Republicans slammed the Friday announcement by President Donald Trump’s justice department that it will not investigate the official who allegedly oversaw the IRS’ secret sabotage of Americans’ civic groups before the 2012 election.
“This is a terrible decision,” said a statement from Texas Rep. Kevin Brady, the chairman of the House Ways and Means Committee, which oversees taxes and the IRS. His statement continued:
It sends the message that the same legal, ethical, and Constitutional standards we all live by do not apply to Washington political appointees – who will now have the green light to target Americans for their political beliefs and mislead investigators without ever being held accountable for their lawlessness. Not only has the Department of Justice chosen not to hold [IRS manager] Lois Lerner criminally liable for obstructing an official investigation by the Inspector General, the Department continues to defend the Internal Revenue Service’s unconstitutional actions against taxpayers in ongoing civil litigation.
“The decision not to prosecute Lois Lerner is a miscarriage of justice,” said an accompanying statement from the chairman of the tax policy subcommittee, Illinois Rep. Peter Roskam. He continued:
On top of Ms. Lerner’s actions against taxpayers – denying tax-exempt status to groups for political gain and failing to protect taxpayer information – the Department’s response blatantly ignores our most troubling finding: that Ms. Lerner intentionally misled federal investigators in a flagrant violation of the law. This is unacceptable and Ms. Lerner must be held accountable. Our democracy is injured when those who taxpayers entrust with great authority ignore the law to advance their own political agenda without repercussion.”
Tom Fitton, head of the Watchdog law firm Judicial Watch, joined the criticism, saying:
The scandal has been underway since 2013 when the IRS admitted that its officials had slow-rolled and blocked routine requests for tax-exempt status from conservative Tea Party groups while giving quick approval to liberal groups. That obstruction of tax-exempt status made it difficult for the conservative groups to raise funds needed to campaign against then-president Barack Obama during the 2012 election. Under Obama, the IRS and the justice department stonewalled and blocked subsequent investigations, via many tactics such the destruction of email records.
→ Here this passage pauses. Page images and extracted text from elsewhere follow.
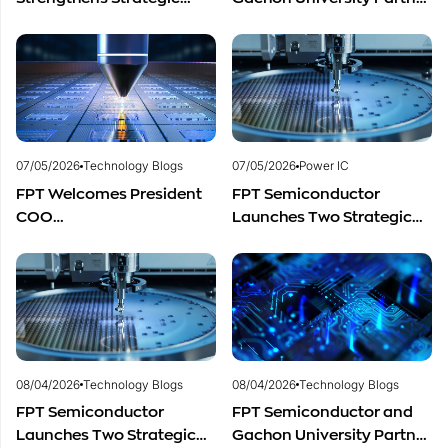
Partnership with Restar
to Advance Global
Electronics Singapore to
Semiconductor Talent
Expand Product
Development
Distribution in Southeast
Asia
07/05/2026
Technology Blogs
07/05/2026
Power IC
FPT Welcomes President
FPT Semiconductor
COO
Launches Two Strategic
of Restar Corporation,
Centers to Accelerate
Marking One Year of
Vietnam’s Semiconductor
Successful Cooperation
Industry
and Promising Business
Outlook
08/04/2026
Technology Blogs
08/04/2026
Technology Blogs
FPT Semiconductor
FPT Semiconductor and
Launches Two Strategic
Gachon University Partner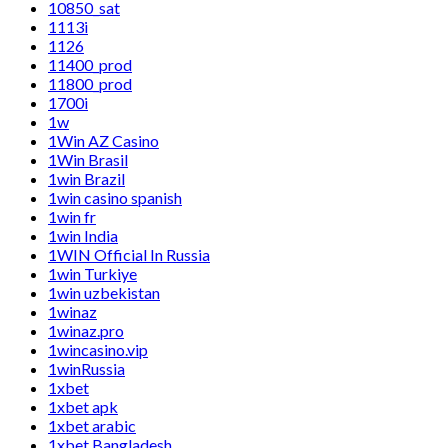
10850_sat
1113i
1126
11400_prod
11800_prod
1700i
1w
1Win AZ Casino
1Win Brasil
1win Brazil
1win casino spanish
1win fr
1win India
1WIN Official In Russia
1win Turkiye
1win uzbekistan
1winaz
1winaz.pro
1wincasino.vip
1winRussia
1xbet
1xbet apk
1xbet arabic
1xbet Bangladesh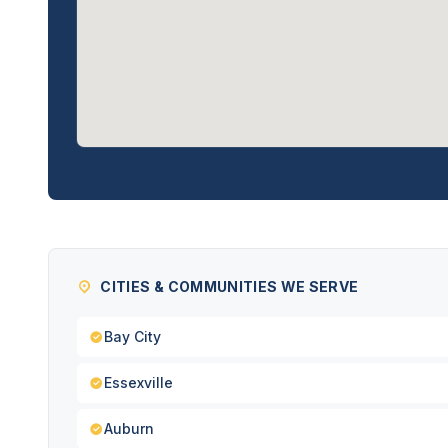
CITIES & COMMUNITIES WE SERVE
Bay City
Essexville
Auburn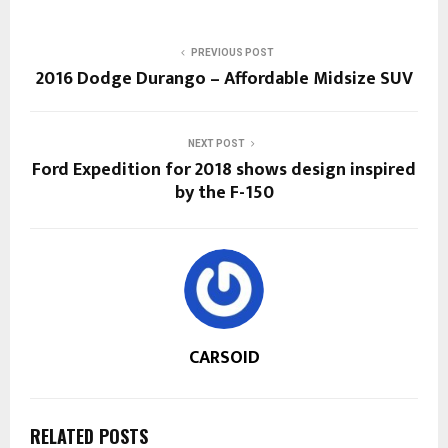
PREVIOUS POST
2016 Dodge Durango – Affordable Midsize SUV
NEXT POST
Ford Expedition for 2018 shows design inspired
by the F-150
CARSOID
RELATED POSTS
GOP officials and members of the non-profit groups hoped that Trump’s deputies would investigate and prosecute the wrongdoing.
But the September 8 letter from the Attorney General Jeff Sessions’ Justice Department said it would not even reopen the investigation because officials require “proof beyond a reasonable doubt that a government employee intentionally discriminated against an applicant for a tax-exempt status based on viewpoint.”
Prior investigations had found mismanagement that disproportionately hurt conservative groups, and the recently appointed department officials reviewed the new reports and concluded that “reopening the criminal investigation would not be appropriate based on the available evidence,” said the Friday letter from Assistant Attorney General Stephen Boyd.
That answer was a response to an April 12 letter from the two GOP leaders on the tax committee, which included more information about Lerner’s activities, and a request that the department “take a fresh look at the evidence presented in the attached referral.” The referral is provided here.
“I have the utmost respect for Attorney General Sessions, but I’m troubled by his Department’s lack of action to fully respond to our request and deliver accountability,” Bray said in his Friday statement. “Today’s decision does not mean Lois Lerner is innocent. It means the justice system in Washington is deeply flawed.”